• **DATA FOR PROCESSING**:
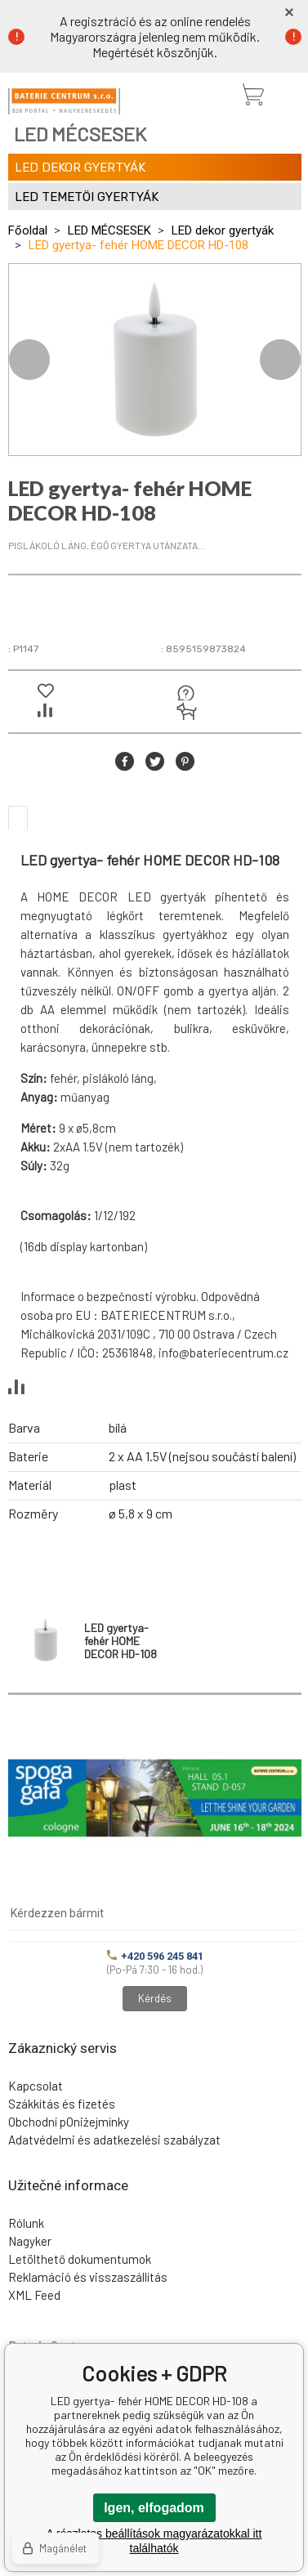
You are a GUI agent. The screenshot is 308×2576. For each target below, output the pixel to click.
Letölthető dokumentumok (79, 2259)
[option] (155, 359)
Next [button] (280, 359)
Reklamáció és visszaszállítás (87, 2277)
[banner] (64, 101)
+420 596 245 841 (155, 1956)
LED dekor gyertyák (223, 230)
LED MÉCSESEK (109, 230)
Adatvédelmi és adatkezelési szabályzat (114, 2139)
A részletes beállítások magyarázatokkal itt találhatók (154, 2541)
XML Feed (34, 2295)
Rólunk (26, 2223)
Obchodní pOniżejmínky (68, 2121)
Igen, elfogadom (154, 2508)
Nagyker (29, 2241)
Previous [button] (29, 359)
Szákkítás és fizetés (61, 2103)
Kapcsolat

• **TASK DETAILS**:
Give an exact copy of the listing above that leaves out every picture.

• **SOLUTION TO THIS EXERCISE**:
You are a GUI agent. The screenshot is 308×2576. For each target below, output the pixel to click.
Letölthető dokumentumok (79, 2259)
[option] (155, 359)
Next [button] (280, 359)
Reklamáció és visszaszállítás (87, 2277)
[banner] (64, 101)
+420 596 245 841 (155, 1956)
LED dekor gyertyák (223, 230)
LED MÉCSESEK (109, 230)
Adatvédelmi és adatkezelési szabályzat (114, 2139)
A részletes beállítások magyarázatokkal itt találhatók (154, 2541)
XML Feed (34, 2295)
Rólunk (26, 2223)
Obchodní pOniżejmínky (68, 2121)
Igen, elfogadom (154, 2508)
Nagyker (29, 2241)
Previous [button] (29, 359)
Szákkítás és fizetés (61, 2103)
Kapcsolat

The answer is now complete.